Saturday, September 04, 2004

Rambo Coalition

"Mercenaries and auxiliaries are useless and dangerous; and if one holds his state based on these arms, he will stand neither firm nor safe; for they are disunited, ambitious, and without discipline, unfaithful, valiant before friends, cowardly before enemies; they have neither the fear of God nor fidelity to men, and destruction is deferred only so long as the attack is; for in peace one is robbed by them, and in war by the enemy. The fact is, they have no other attraction or reason for keeping the field than a trifle of stipend, which is not sufficient to make them willing to die for you. They are ready enough to be your soldiers whilst you do not make war, but if war comes they take themselves off or run from the foe; which I should have little trouble to prove, for the ruin ... has been caused by nothing else than by resting all her hopes for many years on mercenaries, and although they formerly made some display and appeared valiant amongst themselves, yet when the foreigners came they showed what they were."

"It must be understood that a prince ... cannot observe all of those virtues for which men are reputed good, because it is often necessary to act against mercy, against faith, against humanity, against frankness, against religion, in order to preserve the state."

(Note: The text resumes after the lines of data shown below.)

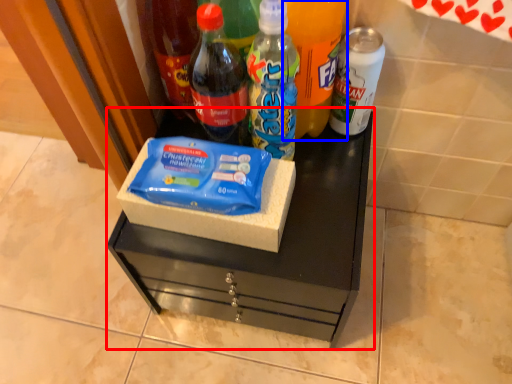 Question: Among these objects, which one is farthest to the camera, vanity (highlighted by a red box) or bottle (highlighted by a blue box)?

Choices:
 (A) vanity
 (B) bottle

Answer: (A) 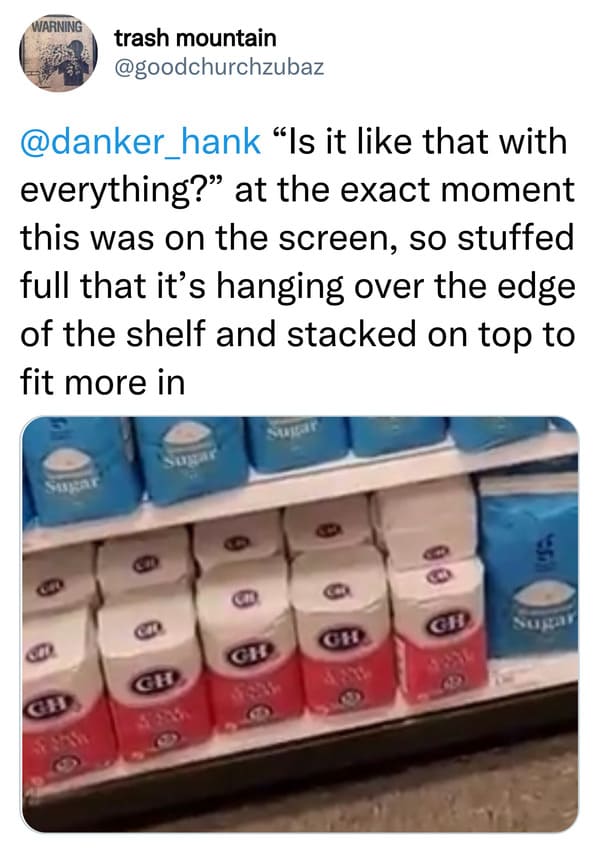 Locate an element on the screen. The image size is (599, 855). this blue bag of sugar is on bottom shelf and seems larger than the blue ones above is located at coordinates (530, 586). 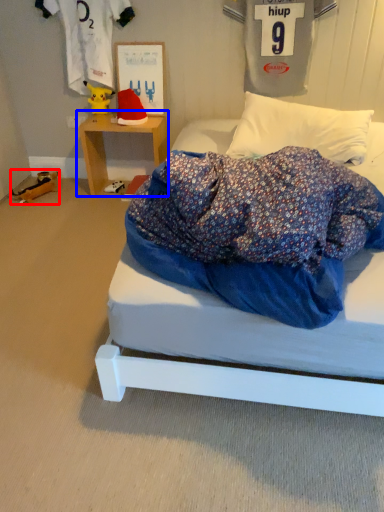 Question: Which of the following is the closest to the observer, toy (highlighted by a red box) or table (highlighted by a blue box)?

Choices:
 (A) toy
 (B) table

Answer: (B) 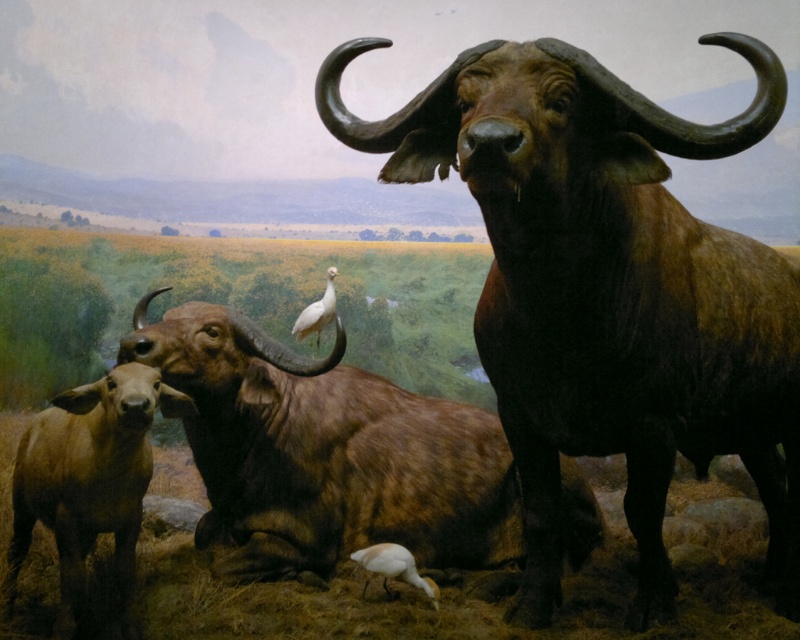 You are a museum guide explaining the exhibit layout. A visitor asks, which object is positioned at the coordinates point 0.708, 0.409? Mention all relevant objects from the list below in your answer. Objects available for selection are brown matte yak at center and green marble statue at lower right.

The brown matte yak at center is located at point (326, 452).

You are standing in front of the museum exhibit and want to touch the point at coordinates [540,364]. Is this point within arm reach? Assume your arm can extend 3 feet.

The point at [540,364] is 8.33 feet away from the viewer, which is farther than the arm can reach. You cannot touch it with your arm extended 3 feet. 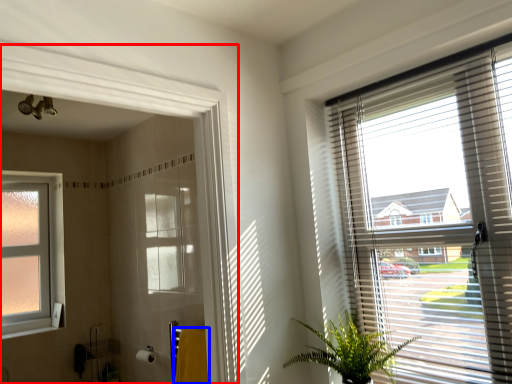 Question: Which object appears farthest to the camera in this image, screen door (highlighted by a red box) or bath towel (highlighted by a blue box)?

Choices:
 (A) screen door
 (B) bath towel

Answer: (B) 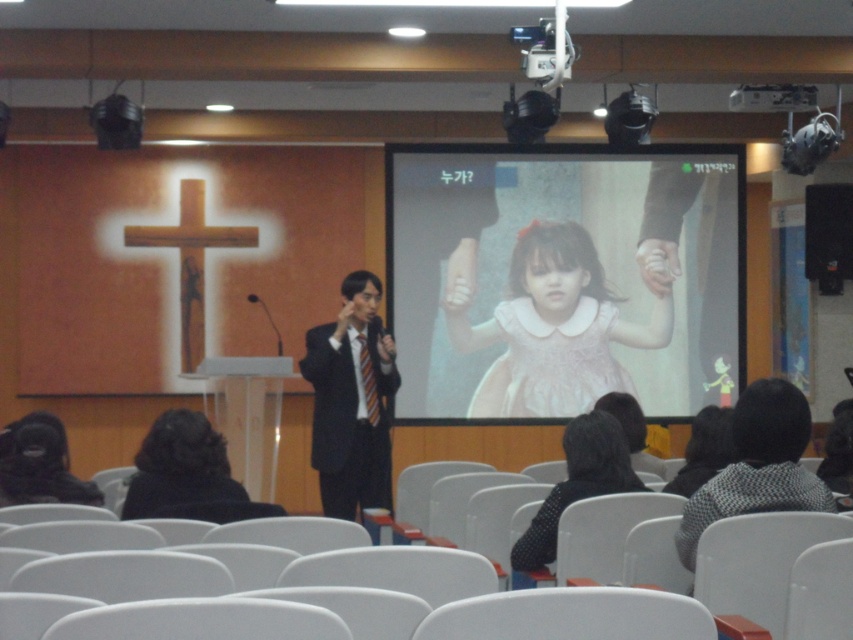 Question: Which point is farther to the camera?

Choices:
 (A) (715, 184)
 (B) (728, 106)
 (C) (4, 140)

Answer: (A)

Question: Is matte pink dress at center behind black dotted blouse at lower center?

Choices:
 (A) yes
 (B) no

Answer: (A)

Question: Does black dotted blouse at lower center appear over black plastic speaker at right?

Choices:
 (A) yes
 (B) no

Answer: (B)

Question: Estimate the real-world distances between objects in this image. Which object is closer to the matte pink dress at center?

Choices:
 (A) black plastic speaker at right
 (B) matte black suit at center
 (C) metallic projector at upper center
 (D) black suit at center

Answer: (A)

Question: Is matte pink dress at center closer to the viewer compared to metallic projector at upper center?

Choices:
 (A) yes
 (B) no

Answer: (B)

Question: Based on their relative distances, which object is nearer to the matte black suit at center?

- Niccolo Machiavelli (circa 1513 AD)

So with all due respect to Paul Krugman's article (op-ed here) the truth of the matter is that it now comes down to this - Corporate Warriors - the rise of the Privatized Military Industry. PMCs (private military companies) are no longer occupying just a small market niche out on the fringes of the developing world. They are now very big business and major corporations have sat up and taken notice. Firms like L-3 have acquired MPRI, ArmorGroup bought up Defense Systems Ltd, Computer Sciences Corporation bought DynCorp.

Do a Google on "Executive Outcomes" sometime soon and you'll begin to see why the business is flourishing in places such as Kuwait, Iraq, Haiti, Somalia, Rwanda, the Balkans, Afghanistan and East Timor. Since the early 1990's, when this little known private paramilitary outfit reversed the fortunes of war in Angola and Sierrra Leone, a wave of privatization and outsourcing has been sweeping Washington and no longer can the Pentagon deploy overseas without PMC assistance. A recent investigation estimates that the annual global PMC revenue has surpassed US$100Billion.

Currently, PMC personnel are working, and dying, in places like Iraq, helping to provide security for its oil fields, provide training to the army's new Stryker brigade which has just been deployed there, and train Iraqi police and prison guards. They are recruited as operatives for the Central Intelligence Agency's paramilitary division. They are piloting drug fumigation planes in Colombia, where they have been killed and captured by the Revolutionary Armed Forces of Colombia. They are training the Saudi National Guard, serving as bodyguards to interim President Hamid Karzai of Afghanistan, and providing security to US diplomats (where three of them, working for the firm Dyncorp, died in a bomb blast in October). They are recruited from big states like the US and Great Britain and microstates like Fiji. There are probably 10,000 to 20,000 private contractors working overseas just for the US Defense and State departments alone.

Contrary to fears that PMC personnel may cut and run when the going gets tough. But consider the war in Iraq. Already some US military personnel in the reserves have said they object to being deployed to Iraq, and significant numbers of soldiers, both active and reserve, are not reenlisting. In contrast, there are no documented examples of PMC personnel in the field who have said they want out.

Private military companies, for their part, are focusing much of their manpower on Capitol Hill these days. Many are staffed with retired military officers who are well connected at the Pentagon -- putting them in a prime position to influence government policy and drive more business to their firms. In one instance, private contractors successfully pressured the government to lift a ban on American companies providing military assistance to Equatorial Guinea, a West African nation accused of brutal human-rights violations. Because they operate with little oversight, using contractors also enables the military to skirt troop limits imposed by Congress and to carry out clandestine operations without committing U.S. troops or attracting public attention. "Private military corporations become a way to distance themselves and create what we used to call ‘plausible deniability,'" says Daniel Nelson, a former professor of civil-military relations at the Defense Department's Marshall European Center for Security Studies. "It's disastrous for democracy."

The push to privatize war got its start during the administration of the elder President Bush. After the Gulf War ended, the Pentagon, then headed by Defense Secretary Dick Cheney, paid a Halliburton subsidiary called Brown & Root Services nearly $9 million to study how private military companies could provide support for American soldiers in combat zones. Cheney went on to serve as CEO of Halliburton -- and Brown & Root, now known as Halliburton KBR, has since been awarded at least $2.5 billion to construct and run military bases, some in secret locations, as part of the Army's Logistics Civil Augmentation Program. In March, the Pentagon hired Cheney's former firm to fight fires in Iraq if Saddam Hussein sabotages oil wells during a U.S. attack.

Pentagon officials say they rely on firms like Halliburton because the private sector works faster and cheaper than the military. When U.S. Marines distributed relief supplies in Somalia in 1992, for example, the military contracted with Brown & Root for logistical support. "They had laborers and vehicles at the Port of Mogadishu within 11 hours after we had given them notice," recalls Don Trautner, who runs the Army logistics program.

Military insiders, from the Defense Department's inspector general to the Army War College, echo this concern. "Will using contractors place our service personnel at greater risk of losing their lives in combat?" one Air Force military journal has asked. "Are we ultimately trading their blood to save a relatively insignificant amount in the national budget?"